**ABOUT THIS TASK**
Set down every entry word for word. Omit the pictures.

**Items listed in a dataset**
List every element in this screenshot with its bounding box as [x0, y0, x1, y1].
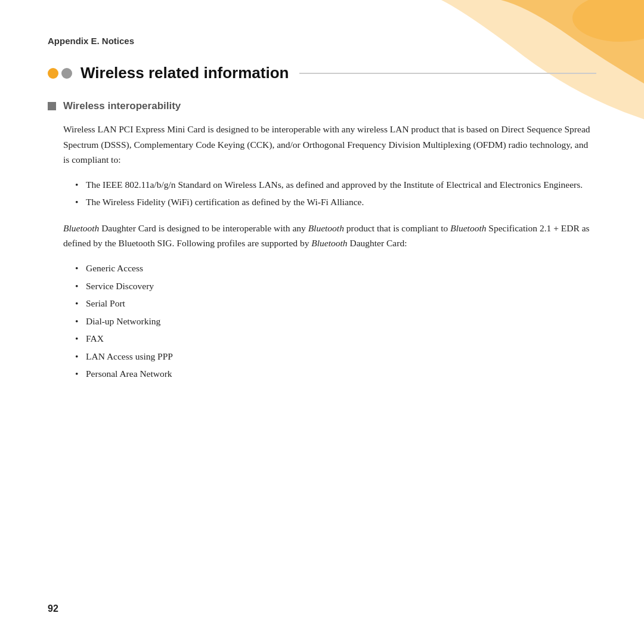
list-item: Personal Area Network	[75, 366, 596, 382]
p2-text-5: Daughter Card:	[348, 238, 407, 248]
page-number: 92	[48, 603, 58, 614]
subsection-wireless-interop: Wireless interoperability Wireless LAN P…	[48, 100, 596, 382]
list-item: LAN Access using PPP	[75, 349, 596, 364]
subsection-square-icon	[48, 102, 56, 110]
appendix-header: Appendix E. Notices	[48, 36, 596, 46]
list-item: Dial-up Networking	[75, 314, 596, 329]
section-title-row: Wireless related information	[48, 64, 596, 82]
bullet-list-2: Generic Access Service Discovery Serial …	[75, 261, 596, 382]
gray-circle-icon	[61, 68, 72, 79]
paragraph-1: Wireless LAN PCI Express Mini Card is de…	[63, 122, 596, 168]
p2-text-3: product that is compliant to	[344, 223, 450, 233]
list-item: Service Discovery	[75, 278, 596, 294]
orange-circle-icon	[48, 68, 58, 79]
list-item: FAX	[75, 331, 596, 346]
subsection-title: Wireless interoperability	[63, 100, 181, 112]
list-item: The Wireless Fidelity (WiFi) certificati…	[75, 194, 596, 210]
paragraph-2: Bluetooth Daughter Card is designed to b…	[63, 221, 596, 251]
bluetooth-italic-4: Bluetooth	[311, 238, 347, 248]
bluetooth-italic-2: Bluetooth	[308, 223, 344, 233]
p2-text-2: Daughter Card is designed to be interope…	[99, 223, 308, 233]
bluetooth-italic-1: Bluetooth	[63, 223, 99, 233]
list-item: Generic Access	[75, 261, 596, 276]
title-icons	[48, 68, 72, 79]
section-title: Wireless related information	[80, 64, 289, 82]
subsection-title-row: Wireless interoperability	[48, 100, 596, 112]
list-item: Serial Port	[75, 296, 596, 311]
bullet-list-1: The IEEE 802.11a/b/g/n Standard on Wirel…	[75, 177, 596, 210]
title-divider	[299, 73, 596, 74]
bluetooth-italic-3: Bluetooth	[450, 223, 486, 233]
page-content: Appendix E. Notices Wireless related inf…	[0, 0, 644, 429]
list-item: The IEEE 802.11a/b/g/n Standard on Wirel…	[75, 177, 596, 193]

**YOUR SOLUTION**
List every element in this screenshot with its bounding box as [x0, y0, x1, y1].
list-item: Personal Area Network	[75, 366, 596, 382]
p2-text-5: Daughter Card:	[348, 238, 407, 248]
page-number: 92	[48, 603, 58, 614]
subsection-wireless-interop: Wireless interoperability Wireless LAN P…	[48, 100, 596, 382]
list-item: LAN Access using PPP	[75, 349, 596, 364]
subsection-square-icon	[48, 102, 56, 110]
appendix-header: Appendix E. Notices	[48, 36, 596, 46]
list-item: Dial-up Networking	[75, 314, 596, 329]
section-title-row: Wireless related information	[48, 64, 596, 82]
bullet-list-2: Generic Access Service Discovery Serial …	[75, 261, 596, 382]
gray-circle-icon	[61, 68, 72, 79]
paragraph-1: Wireless LAN PCI Express Mini Card is de…	[63, 122, 596, 168]
p2-text-3: product that is compliant to	[344, 223, 450, 233]
list-item: Service Discovery	[75, 278, 596, 294]
orange-circle-icon	[48, 68, 58, 79]
list-item: FAX	[75, 331, 596, 346]
subsection-title: Wireless interoperability	[63, 100, 181, 112]
list-item: The Wireless Fidelity (WiFi) certificati…	[75, 194, 596, 210]
paragraph-2: Bluetooth Daughter Card is designed to b…	[63, 221, 596, 251]
bluetooth-italic-4: Bluetooth	[311, 238, 347, 248]
bluetooth-italic-2: Bluetooth	[308, 223, 344, 233]
p2-text-2: Daughter Card is designed to be interope…	[99, 223, 308, 233]
bluetooth-italic-1: Bluetooth	[63, 223, 99, 233]
list-item: Generic Access	[75, 261, 596, 276]
title-icons	[48, 68, 72, 79]
section-title: Wireless related information	[80, 64, 289, 82]
subsection-title-row: Wireless interoperability	[48, 100, 596, 112]
list-item: Serial Port	[75, 296, 596, 311]
bullet-list-1: The IEEE 802.11a/b/g/n Standard on Wirel…	[75, 177, 596, 210]
title-divider	[299, 73, 596, 74]
bluetooth-italic-3: Bluetooth	[450, 223, 486, 233]
page-content: Appendix E. Notices Wireless related inf…	[0, 0, 644, 429]
list-item: The IEEE 802.11a/b/g/n Standard on Wirel…	[75, 177, 596, 193]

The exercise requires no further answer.